Sur la platine

Americana Today

Regard sur l’actualité d’une Amérique orchestrale.


American dream, ce rêve incarné d’une nation fondée principalement sur la culture occidentale européenne tend à évoluer ; d’autres influences apparaissent comme l’atteste la population d’origine hispanique et latino qui constitue la première communauté d’origine étrangère aux États-Unis. Le jazz est né dans ce pays où les contradictions demeurent monnaie courante, mais force est de constater que l’enseignement de la musique est exemplaire. L’éducation musicale commence avant l’école primaire, dans les Kindergartens, ces structures privées de garde d’enfants et par la suite 90% des élèves participent aux pratiques musicales tout au long de leur cursus scolaire. Chaque High School a son marching band qui défile à l’occasion d’évènements sportifs et lors de fêtes nationales et ce dès le lycée. Historiquement, trois axes formateurs sont développés : les chorales, les orchestres à cordes et les harmonies. Le big band devient rapidement l’entité orchestrale dans laquelle de jeunes musicien·nes vont continuer à s’épanouir, l’écriture, l’intégration dans les sections instrumentales et le travail collectif dévolu aux reprises de standards forment chaque année d’excellents solistes. Par la suite les nombreuses universités vont procurer un cursus élaboré aux étudiants sous la tutelle de professeurs renommés. L’actualité discographique récente témoigne de l’importance qu’ont les formations orchestrales, avec ces trois albums hétéroclites qui méritent une attention particulière.

Titrée Phil Haynes’ 4 Horns & What ? The Complete American Recordings, est la résultante d’une réédition de trois albums imprtants dans l’histoire contemporaine du jazz d’outre-Atlantique. Né en 1961 à Hillsboro dans l’Oregon, le batteur Phil Haynes est l’un des musiciens américains parmi les plus originaux.

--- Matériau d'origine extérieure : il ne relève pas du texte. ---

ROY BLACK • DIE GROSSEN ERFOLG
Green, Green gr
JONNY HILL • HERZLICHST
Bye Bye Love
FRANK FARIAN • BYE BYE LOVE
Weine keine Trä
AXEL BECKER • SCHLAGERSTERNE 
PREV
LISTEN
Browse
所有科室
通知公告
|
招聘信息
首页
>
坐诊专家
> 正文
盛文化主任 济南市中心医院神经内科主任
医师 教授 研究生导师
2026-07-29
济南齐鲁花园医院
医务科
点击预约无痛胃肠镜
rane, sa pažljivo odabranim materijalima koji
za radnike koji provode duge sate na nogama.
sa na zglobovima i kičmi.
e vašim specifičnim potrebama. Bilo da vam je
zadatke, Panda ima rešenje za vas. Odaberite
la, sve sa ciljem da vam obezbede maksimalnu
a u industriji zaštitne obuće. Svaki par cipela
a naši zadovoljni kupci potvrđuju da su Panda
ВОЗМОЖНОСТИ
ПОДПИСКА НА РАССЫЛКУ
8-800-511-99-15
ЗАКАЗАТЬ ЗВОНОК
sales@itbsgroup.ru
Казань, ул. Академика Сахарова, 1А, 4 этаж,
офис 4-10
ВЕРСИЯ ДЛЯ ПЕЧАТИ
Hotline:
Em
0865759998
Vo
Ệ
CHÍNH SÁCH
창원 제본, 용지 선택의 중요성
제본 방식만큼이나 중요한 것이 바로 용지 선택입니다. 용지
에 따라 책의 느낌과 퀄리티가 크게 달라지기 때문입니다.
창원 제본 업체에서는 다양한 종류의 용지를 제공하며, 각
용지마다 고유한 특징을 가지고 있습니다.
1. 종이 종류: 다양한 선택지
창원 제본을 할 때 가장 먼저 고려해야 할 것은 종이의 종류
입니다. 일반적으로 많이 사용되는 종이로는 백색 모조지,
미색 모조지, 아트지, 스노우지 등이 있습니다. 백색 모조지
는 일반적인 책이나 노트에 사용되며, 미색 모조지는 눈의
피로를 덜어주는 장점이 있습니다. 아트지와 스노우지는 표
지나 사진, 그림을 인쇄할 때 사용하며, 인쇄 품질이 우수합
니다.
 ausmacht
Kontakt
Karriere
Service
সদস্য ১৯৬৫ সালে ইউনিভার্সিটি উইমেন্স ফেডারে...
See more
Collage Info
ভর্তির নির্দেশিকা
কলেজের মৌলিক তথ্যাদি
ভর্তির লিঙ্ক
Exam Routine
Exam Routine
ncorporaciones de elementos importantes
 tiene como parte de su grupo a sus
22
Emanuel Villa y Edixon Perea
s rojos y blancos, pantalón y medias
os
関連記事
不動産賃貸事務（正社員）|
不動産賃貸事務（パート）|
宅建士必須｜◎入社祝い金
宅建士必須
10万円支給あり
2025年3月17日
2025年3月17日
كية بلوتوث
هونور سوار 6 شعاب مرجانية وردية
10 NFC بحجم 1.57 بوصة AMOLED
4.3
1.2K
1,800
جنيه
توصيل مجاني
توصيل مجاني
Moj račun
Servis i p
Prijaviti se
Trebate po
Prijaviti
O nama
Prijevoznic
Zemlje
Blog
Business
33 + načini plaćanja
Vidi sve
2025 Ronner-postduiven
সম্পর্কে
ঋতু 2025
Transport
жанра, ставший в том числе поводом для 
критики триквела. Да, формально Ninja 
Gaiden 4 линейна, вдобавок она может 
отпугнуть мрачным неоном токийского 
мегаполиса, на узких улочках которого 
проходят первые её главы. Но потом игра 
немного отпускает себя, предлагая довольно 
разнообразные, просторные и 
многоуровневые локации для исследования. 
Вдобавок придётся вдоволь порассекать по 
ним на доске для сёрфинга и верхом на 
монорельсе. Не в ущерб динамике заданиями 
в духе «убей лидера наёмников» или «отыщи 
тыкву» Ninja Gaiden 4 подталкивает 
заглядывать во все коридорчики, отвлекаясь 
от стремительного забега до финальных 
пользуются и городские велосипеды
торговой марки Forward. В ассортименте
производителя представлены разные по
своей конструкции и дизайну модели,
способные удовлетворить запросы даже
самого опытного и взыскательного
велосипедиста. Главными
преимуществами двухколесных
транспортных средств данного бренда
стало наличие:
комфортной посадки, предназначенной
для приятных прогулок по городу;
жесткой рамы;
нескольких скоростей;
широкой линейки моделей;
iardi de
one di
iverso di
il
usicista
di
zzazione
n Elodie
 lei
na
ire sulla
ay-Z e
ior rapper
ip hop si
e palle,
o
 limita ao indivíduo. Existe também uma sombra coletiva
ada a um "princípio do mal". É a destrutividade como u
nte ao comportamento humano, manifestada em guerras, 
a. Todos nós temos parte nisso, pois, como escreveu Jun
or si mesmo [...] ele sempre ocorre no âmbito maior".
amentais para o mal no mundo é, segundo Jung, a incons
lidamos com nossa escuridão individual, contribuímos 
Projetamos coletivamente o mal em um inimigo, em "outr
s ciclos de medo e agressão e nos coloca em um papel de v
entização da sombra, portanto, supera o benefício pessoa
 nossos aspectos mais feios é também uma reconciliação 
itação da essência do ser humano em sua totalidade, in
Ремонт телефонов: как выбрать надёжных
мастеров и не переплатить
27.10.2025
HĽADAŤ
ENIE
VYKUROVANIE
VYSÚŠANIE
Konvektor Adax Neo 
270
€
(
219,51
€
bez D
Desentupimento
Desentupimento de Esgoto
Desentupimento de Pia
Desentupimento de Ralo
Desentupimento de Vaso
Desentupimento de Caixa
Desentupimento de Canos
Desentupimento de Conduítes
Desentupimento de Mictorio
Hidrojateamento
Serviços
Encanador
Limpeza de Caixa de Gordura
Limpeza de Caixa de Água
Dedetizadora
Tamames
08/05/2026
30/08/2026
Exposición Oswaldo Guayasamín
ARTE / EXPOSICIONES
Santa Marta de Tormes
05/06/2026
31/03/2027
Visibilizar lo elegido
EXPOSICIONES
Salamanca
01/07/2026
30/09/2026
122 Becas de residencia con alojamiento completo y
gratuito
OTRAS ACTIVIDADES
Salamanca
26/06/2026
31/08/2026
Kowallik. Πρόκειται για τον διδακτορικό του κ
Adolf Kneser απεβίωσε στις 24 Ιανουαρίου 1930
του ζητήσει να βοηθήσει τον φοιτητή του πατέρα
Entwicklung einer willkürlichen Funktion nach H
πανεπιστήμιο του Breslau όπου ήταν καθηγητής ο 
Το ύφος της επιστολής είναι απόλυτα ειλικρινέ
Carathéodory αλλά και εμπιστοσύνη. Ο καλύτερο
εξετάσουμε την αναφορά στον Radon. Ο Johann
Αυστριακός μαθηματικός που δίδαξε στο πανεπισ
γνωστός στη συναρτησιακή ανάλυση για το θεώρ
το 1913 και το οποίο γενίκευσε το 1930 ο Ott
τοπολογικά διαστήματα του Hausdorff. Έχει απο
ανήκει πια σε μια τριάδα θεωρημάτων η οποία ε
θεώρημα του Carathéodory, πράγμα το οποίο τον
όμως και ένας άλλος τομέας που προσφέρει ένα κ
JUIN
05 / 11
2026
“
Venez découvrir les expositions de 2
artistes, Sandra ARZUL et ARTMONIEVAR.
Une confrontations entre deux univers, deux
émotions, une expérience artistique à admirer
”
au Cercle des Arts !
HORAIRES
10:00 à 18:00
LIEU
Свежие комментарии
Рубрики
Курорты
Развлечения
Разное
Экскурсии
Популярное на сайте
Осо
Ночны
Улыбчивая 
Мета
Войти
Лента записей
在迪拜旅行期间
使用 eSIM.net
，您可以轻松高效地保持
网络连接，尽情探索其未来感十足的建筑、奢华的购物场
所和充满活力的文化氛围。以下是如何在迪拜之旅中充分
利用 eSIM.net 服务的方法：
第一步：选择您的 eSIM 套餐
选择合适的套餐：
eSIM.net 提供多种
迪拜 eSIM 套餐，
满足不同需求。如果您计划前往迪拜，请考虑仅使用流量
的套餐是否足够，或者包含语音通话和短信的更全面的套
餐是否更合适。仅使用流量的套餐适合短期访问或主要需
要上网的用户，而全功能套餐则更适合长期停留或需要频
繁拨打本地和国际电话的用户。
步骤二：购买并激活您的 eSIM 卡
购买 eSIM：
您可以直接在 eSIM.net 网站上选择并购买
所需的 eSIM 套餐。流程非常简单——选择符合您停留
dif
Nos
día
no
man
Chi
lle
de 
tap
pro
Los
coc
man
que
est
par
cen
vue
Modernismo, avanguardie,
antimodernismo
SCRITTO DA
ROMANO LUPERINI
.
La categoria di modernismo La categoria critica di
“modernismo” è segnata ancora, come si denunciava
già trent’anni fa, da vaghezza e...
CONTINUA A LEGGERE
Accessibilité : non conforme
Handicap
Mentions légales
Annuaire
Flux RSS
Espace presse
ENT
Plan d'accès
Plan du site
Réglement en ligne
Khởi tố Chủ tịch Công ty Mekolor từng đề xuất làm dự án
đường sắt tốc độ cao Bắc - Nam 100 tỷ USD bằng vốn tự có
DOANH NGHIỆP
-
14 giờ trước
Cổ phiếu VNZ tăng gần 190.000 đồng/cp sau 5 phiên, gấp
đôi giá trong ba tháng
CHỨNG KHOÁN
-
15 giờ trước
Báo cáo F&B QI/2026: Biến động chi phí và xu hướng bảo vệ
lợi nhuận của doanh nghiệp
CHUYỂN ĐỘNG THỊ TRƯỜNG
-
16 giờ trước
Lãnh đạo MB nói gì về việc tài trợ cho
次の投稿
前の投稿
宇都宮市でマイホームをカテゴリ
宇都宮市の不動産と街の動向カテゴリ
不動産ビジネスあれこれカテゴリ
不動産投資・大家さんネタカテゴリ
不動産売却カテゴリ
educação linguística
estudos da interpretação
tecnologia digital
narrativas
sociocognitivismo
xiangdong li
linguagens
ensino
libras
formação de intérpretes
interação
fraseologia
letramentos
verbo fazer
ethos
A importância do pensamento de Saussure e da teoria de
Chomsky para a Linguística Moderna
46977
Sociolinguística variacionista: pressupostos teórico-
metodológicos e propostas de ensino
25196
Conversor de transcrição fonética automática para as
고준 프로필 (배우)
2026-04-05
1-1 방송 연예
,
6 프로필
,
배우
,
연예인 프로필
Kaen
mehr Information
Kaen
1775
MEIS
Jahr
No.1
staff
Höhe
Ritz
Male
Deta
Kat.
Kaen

Il enregistre à l’âge de vingt-trois ans avec Anthony Braxton, dans le groupe qu’il anime en compagnie de Ron Rohovit et Paul Smoker ; quant à Dave Liebman et Drew Gress, ils deviennent ses partenaires dans le trio No Fast Food. Explorateur de tout un panel des musiques américaines, il anime le groupe folk Free Country en reprenant des chants traditionnels, en particulier ceux de l’éminent Stephen Foster.

L’album 4 Horns & What ? est publié en 1991 par le label allemand Open Minds et il est clair que les compositions demandent à avoir l’esprit ouvert. L’originalité de la formation tient à la section de cuivres puissante composée de Paul Smoker à la trompette, Ellery Eskelin au saxophone ténor, Andy Laster aux saxophones alto, baryton, flûte et Joe Daley au tuba, toujours apprécié dans les grands orchestres comme ses collègues Howard Johnson et Bob Stewart. Phil Haynes se régale et va d’entrée promener ses baguettes sur les huit thèmes où les soufflants s’en donnent à cœur joie. « Point Period » donne l’occasion à Joe Daley de démontrer l’étendue de son spectre sonore au tuba, il ancre la composition au sol pendant que les saxophones et trompette se livrent à une course effrénée. « El​-​Smoke » fait entendre une interprétation soliste singulière de Paul Smoker, l’un des grands réformateurs de la trompette qui demeure bien trop sous-estimé. Le jeu délicat aux balais du leader sur la ballade « Alone » synthétise les leçons de ses maîtres, Elvin Jones et Jack DeJohnette. Premier disque réussi, place au second album 4 Horn Lore.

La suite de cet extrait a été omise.